What to Do When You Have Different Values than Your Friend

What to Do When You Have Different Values than Your Friend

In friendships, we have ample opportunities to navigate differences– differences in personalities, preferences, energy, needs, love languages, habits, and so on. And, yes, we will have friends who have different values than us, too.

First off, let’s define values. My current working definition is this: Values are beliefs that guide my actions. They are at the foundation of my intentional choices and behaviors. In other words, values can be things I hold pretty near and dear. What stands out to you? What resonates? What doesn’t? What would you add?

Some of the things I value are connection, justice, community, growth, and authenticity. Check out this values activity to name or explore your core values.

Picking Up on Different Values

If a friend texts and invites you out on a Tuesday, and you respond saying, “I can’t tonight– Chem test tomorrow” and they reply with “Come anyways!” you may feel some tension. You might feel like your friend doesn’t understand that focusing on this test is important to you. In other words, you may be experiencing a bit of a difference in values. For example, they may value spontaneity, while you value commitment.

In another instance, you might want to talk about the circumstances unhoused people in your city are facing and what you can do to help. A friend may not share this concern or interest and when you offer a call to action over lunch they cut you off and change topics. Again, these may be a clash of values. You care deeply about making a difference and human rights, and they may value fun (just wanting to talk about the here and now stuff).
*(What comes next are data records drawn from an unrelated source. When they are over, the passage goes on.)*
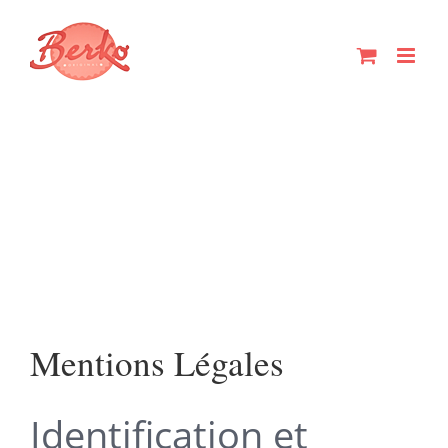
Passer
au
contenu
Mentions Légales
Identification et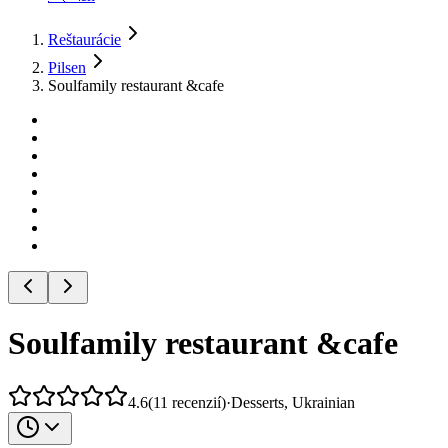
Reštaurácie
Pilsen
Soulfamily restaurant &cafe
Soulfamily restaurant &cafe
4.6
(
11
recenzií
)
·
Desserts, Ukrainian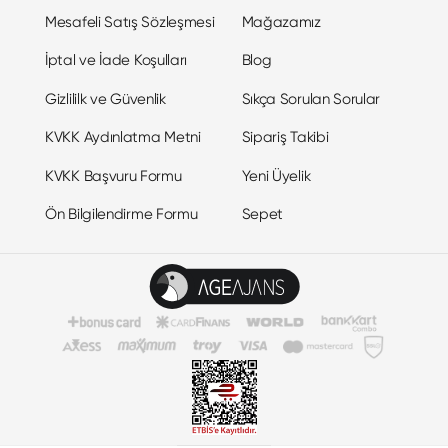
Mesafeli Satış Sözleşmesi
Mağazamız
İptal ve İade Koşulları
Blog
Gizlililk ve Güvenlik
Sıkça Sorulan Sorular
KVKK Aydınlatma Metni
Sipariş Takibi
KVKK Başvuru Formu
Yeni Üyelik
Ön Bilgilendirme Formu
Sepet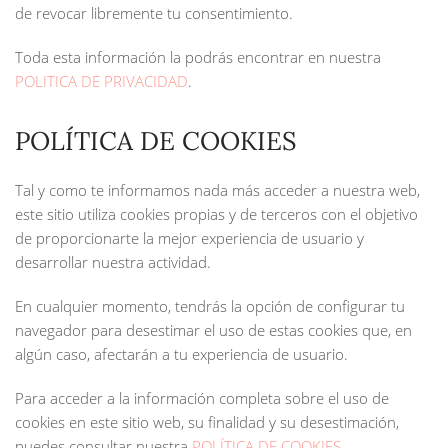
de revocar libremente tu consentimiento.
Toda esta información la podrás encontrar en nuestra
POLITICA DE PRIVACIDAD
.
POLÍTICA DE COOKIES
Tal y como te informamos nada más acceder a nuestra web,
este sitio utiliza cookies propias y de terceros con el objetivo
de proporcionarte la mejor experiencia de usuario y
desarrollar nuestra actividad.
En cualquier momento, tendrás la opción de configurar tu
navegador para desestimar el uso de estas cookies que, en
algún caso, afectarán a tu experiencia de usuario.
Para acceder a la información completa sobre el uso de
cookies en este sitio web, su finalidad y su desestimación,
puedes consultar nuestra
POLÍTICA DE COOKIES
.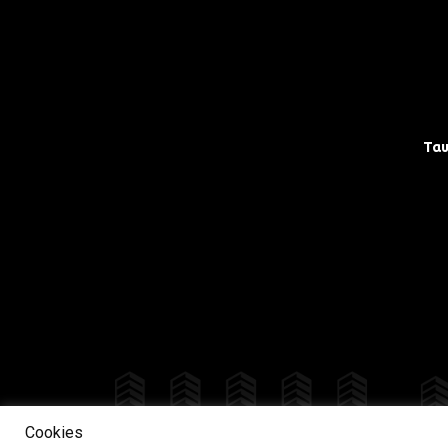
Τα
Δια
Cookies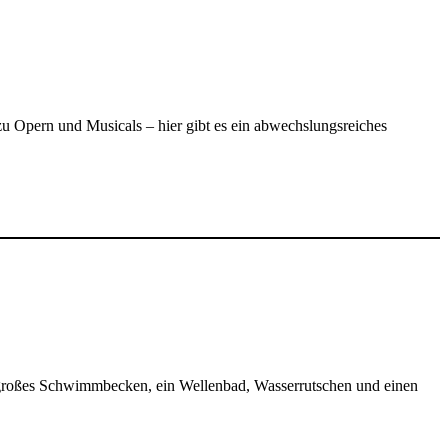
u Opern und Musicals – hier gibt es ein abwechslungsreiches
in großes Schwimmbecken, ein Wellenbad, Wasserrutschen und einen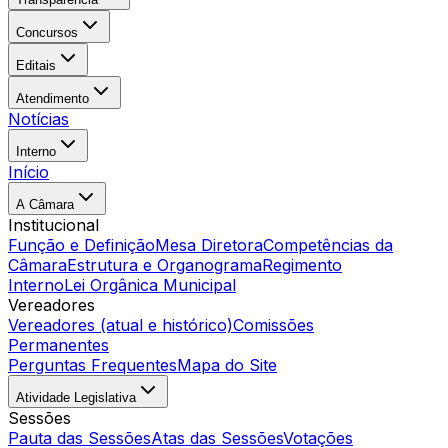
Concursos
Editais
Atendimento
Notícias
Interno
Início
A Câmara
Institucional
Função e Definição
Mesa Diretora
Competências da
Câmara
Estrutura e Organograma
Regimento
Interno
Lei Orgânica Municipal
Vereadores
Vereadores (atual e histórico)
Comissões
Permanentes
Perguntas Frequentes
Mapa do Site
Atividade Legislativa
Sessões
Pauta das Sessões
Atas das Sessões
Votações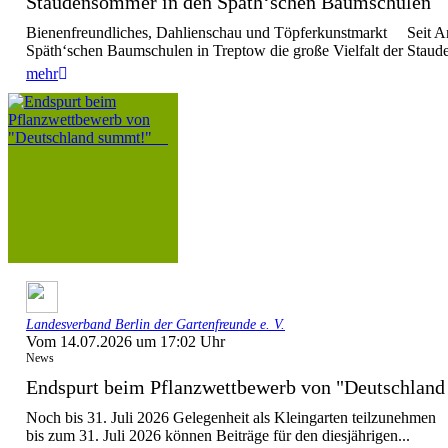
Staudensommer in den Späth‘schen Baumschule
Bienenfreundliches, Dahlienschau und Töpferkunstmarkt Seit Anf
Späth‘schen Baumschulen in Treptow die große Vielfalt der Stauden
mehr
Landesverband Berlin der Gartenfreunde e. V.
Vom 14.07.2026 um 17:02 Uhr
News
Endspurt beim Pflanzwettbewerb von "Deutschla
Noch bis 31. Juli 2026 Gelegenheit als Kleingarten teilzunehmen
bis zum 31. Juli 2026 können Beiträge für den diesjährigen...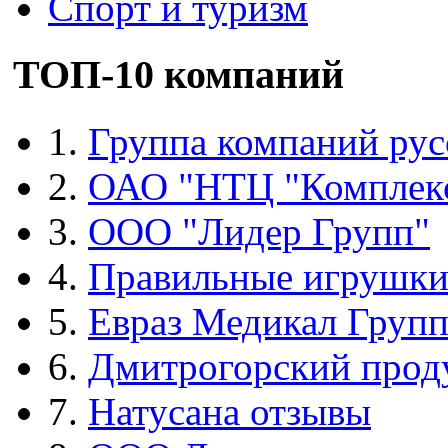
Спорт и туризм
ТОП-10 компаний
1.
Группа компаний рус
2.
ОАО "НТЦ "Комплек
3.
ООО "Лидер Групп"
4.
Правильные игрушк
5.
Евраз Медикал Груп
6.
Дмитрогорский прод
7.
Натусана отзывы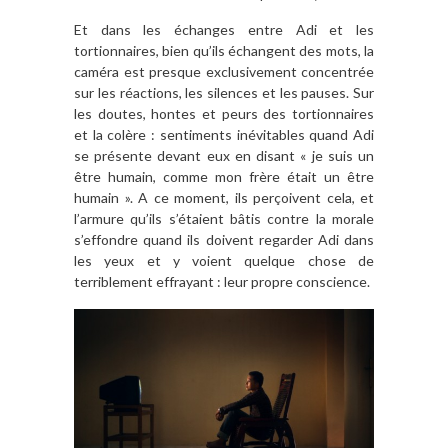
Et dans les échanges entre Adi et les
tortionnaires, bien qu’ils échangent des mots, la
caméra est presque exclusivement concentrée
sur les réactions, les silences et les pauses. Sur
les doutes, hontes et peurs des tortionnaires
et la colère : sentiments inévitables quand Adi
se présente devant eux en disant « je suis un
être humain, comme mon frère était un être
humain ». A ce moment, ils perçoivent cela, et
l’armure qu’ils s’étaient bâtis contre la morale
s’effondre quand ils doivent regarder Adi dans
les yeux et y voient quelque chose de
terriblement effrayant : leur propre conscience.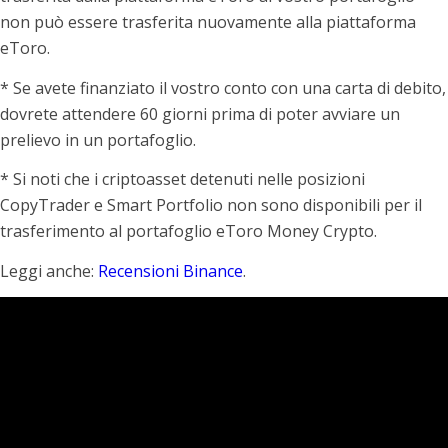
non può essere trasferita nuovamente alla piattaforma
eToro.
* Se avete finanziato il vostro conto con una carta di debito,
dovrete attendere 60 giorni prima di poter avviare un
prelievo in un portafoglio.
* Si noti che i criptoasset detenuti nelle posizioni
CopyTrader e Smart Portfolio non sono disponibili per il
trasferimento al portafoglio eToro Money Crypto.
Leggi anche:
Recensioni Binance
.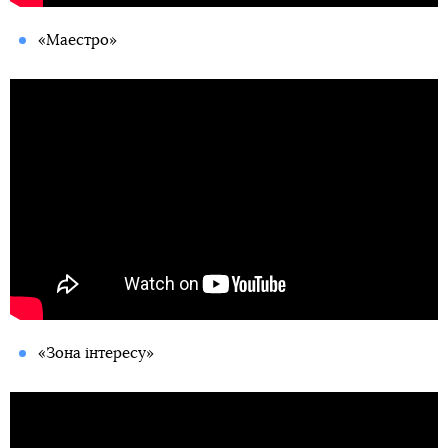
«Маестро»
«Зона інтересу»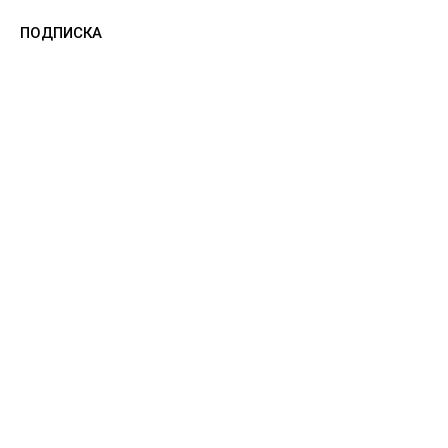
ПОДПИСКА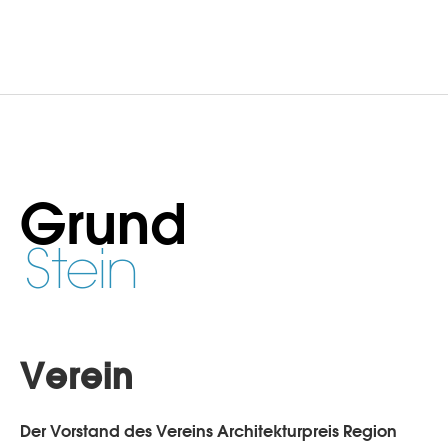
Grund
Stein
Verein
Der Vorstand des Vereins Architekturpreis Region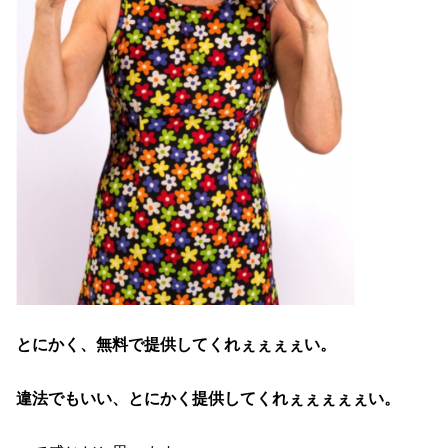
とにかく、無料で提供してくれぇぇぇぇい。
違法でもいい、とにかく提供してくれぇぇぇぇぇい。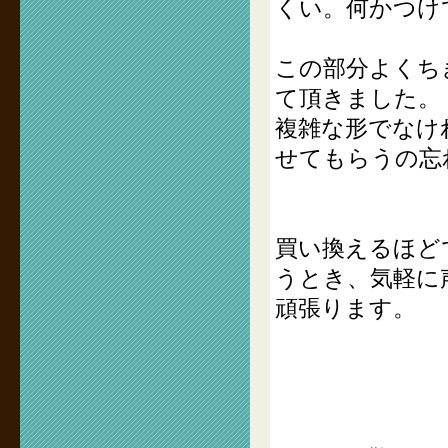
くい。何かつけ
この部分よくち
て頂きました。
複雑な形でなけ
せてもらうの忘
買い換えるほど
うとき、気軽に
頑張ります。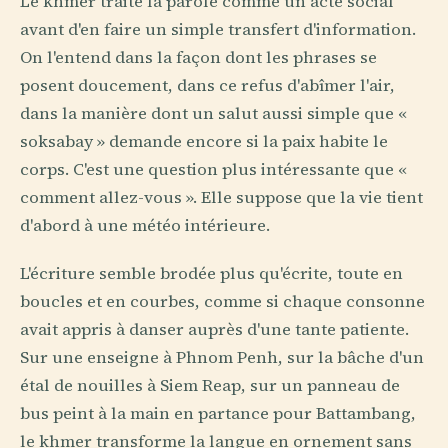
Le khmer traite la parole comme un acte social
avant d'en faire un simple transfert d'information.
On l'entend dans la façon dont les phrases se
posent doucement, dans ce refus d'abîmer l'air,
dans la manière dont un salut aussi simple que «
soksabay » demande encore si la paix habite le
corps. C'est une question plus intéressante que «
comment allez-vous ». Elle suppose que la vie tient
d'abord à une météo intérieure.
L'écriture semble brodée plus qu'écrite, toute en
boucles et en courbes, comme si chaque consonne
avait appris à danser auprès d'une tante patiente.
Sur une enseigne à Phnom Penh, sur la bâche d'un
étal de nouilles à Siem Reap, sur un panneau de
bus peint à la main en partance pour Battambang,
le khmer transforme la langue en ornement sans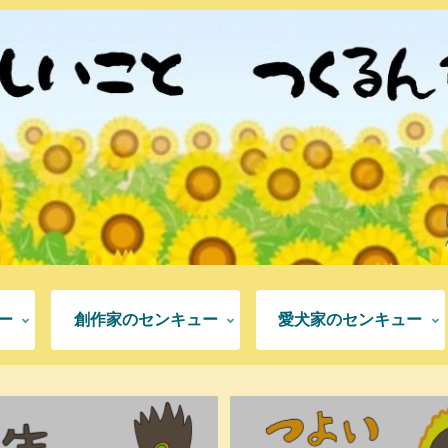
ー
創作家のセンキュー
愛犬家のセンキュー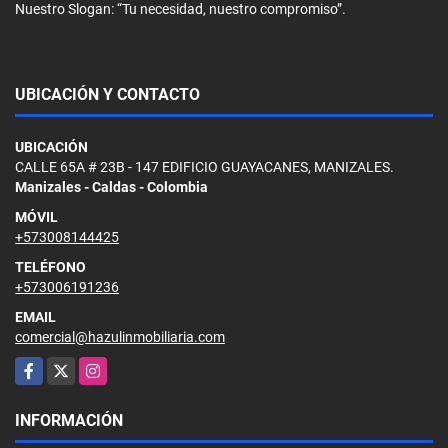
Nuestro Slogan: “Tu necesidad, nuestro compromiso”.
UBICACIÓN Y CONTACTO
UBICACIÓN
CALLE 65A # 23B - 147 EDIFICIO GUAYACANES, MANIZALES.
Manizales - Caldas - Colombia
MÓVIL
+573008144425
TELÉFONO
+573006191236
EMAIL
comercial@hazulinmobiliaria.com
Facebook
X
Instagram
INFORMACIÓN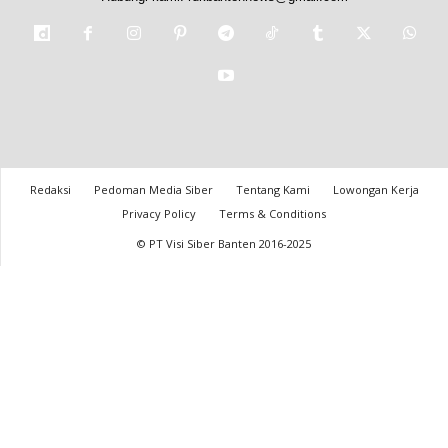
Redaksi
Pedoman Media Siber
Tentang Kami
Lowongan Kerja
Privacy Policy
Terms & Conditions
© PT Visi Siber Banten 2016-2025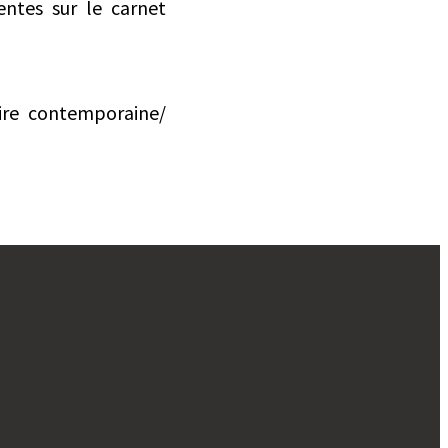
ntes sur le carnet
ire contemporaine/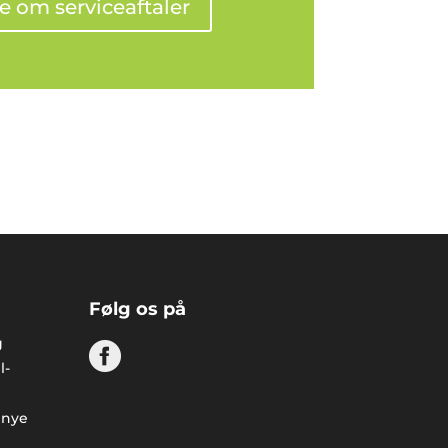
e om serviceaftaler
Følg os på
g
l-
 nye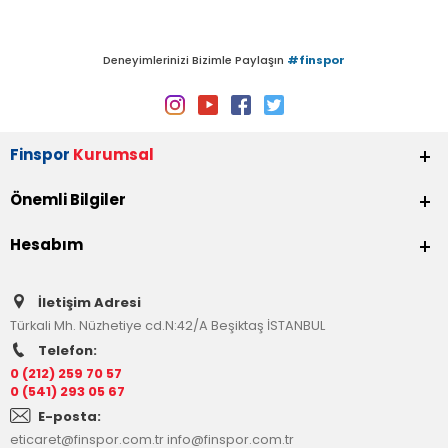
Deneyimlerinizi Bizimle Paylaşın
#finspor
Finspor
Kurumsal
Önemli Bilgiler
Hesabım
İletişim Adresi
Türkali Mh. Nüzhetiye cd.N:42/A Beşiktaş İSTANBUL
Telefon:
0 (212) 259 70 57
0 (541) 293 05 67
E-posta:
eticaret@finspor.com.tr
info@finspor.com.tr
Can you think of any situations where you’ve felt this kind of difference in option? What stands out to you as you recall this memory?

These examples are admittedly too black and white, and I suggest possible values only to illustrate the ways values come through our words and behaviors. Additionally, values differences can show up in seemingly smaller ways, like logistics, or in bigger ways like social issues and justice. Some differences will show up often, while others less so. Some will feel more crucial to address, while others can be brushed off. Trust yourself when you feel a difference that feels like a sticking point. 

Navigating Different Values with Friends

  1. It’s normal and okay to have differences. Your values can be valid, and your friend’s values can be valid. Our values are typically our values for a reason. And while this doesn’t mean that people can’t grow and change (and consequently shift their values), it can give you some perspective. When you remember that your friend’s beliefs are coming from somewhere– their lived experiences, their history, their family, etc.– you may be more inclined to be patient with them and hopefully vice versa. 
  2. Disagreements are a normal part of relationships. Relationships include disagreements, conflict, and/or tension. Conflict should not be the bulk of the relationship (and it should not be violent, aggressive, or harmful, of course). However, I think we need to normalize navigating these moments in kind, loving ways. Check out this blog about not taking things personally to help with this process.
  3. Boundaries are part of communication and working together. If there’s a topic that continually brings up conflict between you and a friend, it’s okay to create a boundary around that topic. Perhaps there are specific times you agree to talk about it or perhaps you agree to avoid the topic for now. Keep in mind that boundaries are flexible and can be revisited and reassessed at any time per anyone’s request.
  4. Find the values you DO share and capitalize on those. You might be able to access a sense of ease, trust, or connection when you and a friend find a shared value. Spend time talking about these things or engaging in activities that support these shared values.
  5. It’s all a process. None of these “tips” are meant to be rigid or prescriptive. Being human is messy; being in friendships is messy. Do your best to let things be in process. If a friendship is important to you, trust that you and the friend(s) can work through it together, over time.

The amount of work and patience it takes to navigate different types of conflict will vary. Additionally, the ways you and a friend navigate differences together may depend on your shared history and sense of trust in one another and the friendship. Be patient with yourself and your friend(s) in the process.


As you explore your values and navigate differences with friends, you may enjoy documenting your support system with this guide + map. You’ve got this!